CALEXICO — This city may face a lawsuit that it can't defend after the City Council did not approve a complicated settlement agreement with Raul Estrada at a special City Council meeting Monday.

According to the agreement rejected by a 2-3 vote, Estrada would have agreed to not sue the city for illegally paving a .74 acre piece of his property behind the Calexico 10 theater complex and he would have brokered a deal with a restaurant and hotel developer looking to build properties on his land just north of the theater.

In addition, Estrada would have donated land to the city so it could build two streets that would be used by patrons of the restaurant and hotel.

In exchange for that donation, the city would have had to pay Estrada no more than $300,000 if he lured up to two hotels and a restaurant to that land. The city also would have had to pay a per-acre fee when Estrada sold small parcels of land he owns that abuts the new streets.

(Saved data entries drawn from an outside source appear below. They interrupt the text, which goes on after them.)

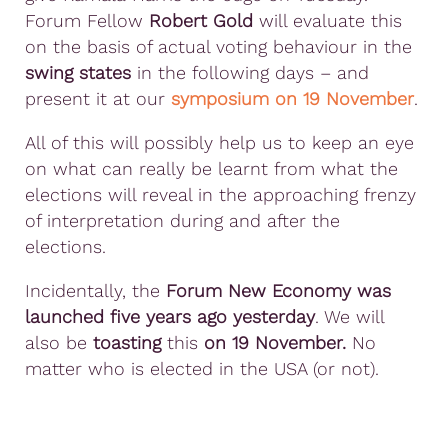
Forum Fellow
Robert Gold
will evaluate this
on the basis of actual voting behaviour in the
swing states
in the following days – and
present it at our
symposium on 19 November
.
All of this will possibly help us to keep an eye
on what can really be learnt from what the
elections will reveal in the approaching frenzy
of interpretation during and after the
elections.
Incidentally, the
Forum New Economy was
launched five years ago yesterday
. We will
also be
toasting
this
on 19 November.
No
matter who is elected in the USA (or not).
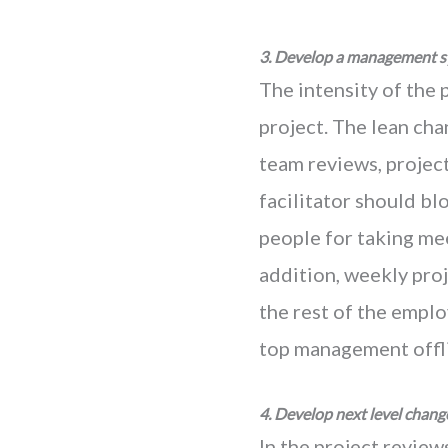
3. Develop a management s
The intensity of the 
project. The lean cha
team reviews, projec
facilitator should bl
people for taking mee
addition, weekly proj
the rest of the emplo
top management offli
4. Develop next level chang
In the project review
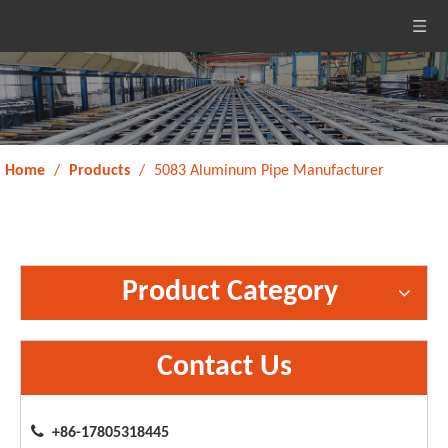
Home
/
Products
/
5083 Aluminum Pipe Manufacturer
Product Category
Contact Us

+86-17805318445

If Estrada sues the city for improving the sliver of property that it did not own, there is little the city could do, according to city officials. Estrada's attorney said that cost to the city if it lost could total around $300,000.

After the meeting, Estrada said he might jack up that potential hit to the city by suing for damages including discrimination.

The agreement the council rejected Monday had been revised after a flurry of last-minute telephone calls and faxes Friday and Monday. City Attorney Michael Rood said it was better than the previous agreement the council did not approve last week.

Mayor Pro Tem John Renison called the deal "convoluted" because it lumped together new litigation issues, old settlement agreements and economic development concerns.

After almost 40 minutes of discussion in closed session, City Councilman Javier Alatorre said the council should table the matter and discuss it at a public hearing. He said if the agreement were "much, much improved" after a week of discussion there would be no reason people shouldn't be allowed to look at the agreement and give some comments.

Alatorre said he didn't have enough time to scrutinize the more complicated aspects of the agreement since it was handed to him just before the meeting.

Heber-area agricultural businessman Steve Scaroni called for a public hearing on the agreement. He said the revised version he read and a short conversation with Estrada's attorney helped him understand what was going on but the public still needed more "time to digest this."

Then, with Estrada's attorney John McClendon of Orange standing at the opposite podium, Scaroni said, "By the way, I overhear that you worked in David McEwen's law firm."

McEwen, of Newport Beach, wrote and revised the agreement the council was considering.

McClendon said he had been an employee at McEwen's law firm in the mid-1990s.

Scaroni said, "Isn't that a conflict of interest?"

McClendon responded, "You could ask an attorney."

"I'm asking you," Scaroni said. "You're an attorney."

Carrillo interrupted and said he didn't think there was any reason to believe the two lawyers wouldn't be able to work on an agreement in a fair and legal manner.

Alatorre said he was "embarrassed." He wanted to know why the council had not been informed of the past relationship between McClendon and McEwen.

Rood said, "I thought I had mentioned that. … We've worked with Mr. McEwen for years. I don't see it as a conflict."

Renison asked McClendon why the settlement and the economic development issues were all "thrown into one agreement."

McClendon said, "I made it real clear that we would not go to even the first step with them (developers) until the city made good on past agreements."

McClendon conceded the agreement was "idiosyncratic" but said it was a great deal that other cities would jump at.

Calexico Hometown Buffet owner Carlton Hargrave said, "This deal should not even be considered by the City Council."

Regarding the possibility the council would pay a per-acre price in addition to the price Estrada received for some of his parcels, Hargrave said, "That's a business transaction between private parties. That's what determines the fair-market value of the property." He also called for a public hearing.

Grijalva said the council needed to take action instead of worrying about "people in the audience."

"You were elected to represent. Represent!" he said.

After Carrillo talked about the possibility of increased revenues for the city if the projects became a reality. Alatorre made a motion to table the matter for a public hearing. He and Montoya voted in favor of the motion and Carrillo, Renison and Grijalva voted against.

Carrillo made a motion to approve the agreement. He and Grijalva voted in favor of the motion and Renison, Alatorre and Montoya voted against.

Renison then made a motion to settle the litigation matters separately from the economic development part of the agreement. Rood discussed this issue with the council in closed session for around 20 minutes and when everyone came back, no action was taken.

McClendon said the restaurant and hotel developer might walk away from the project.

"I'm just a messenger here but I've been told the hotel developer is frustrated beyond belief," he said.

Estrada said he doesn't think the litigation issues can be separated from the development issues.

"How can they be separated when they have made all these mistakes?" he said.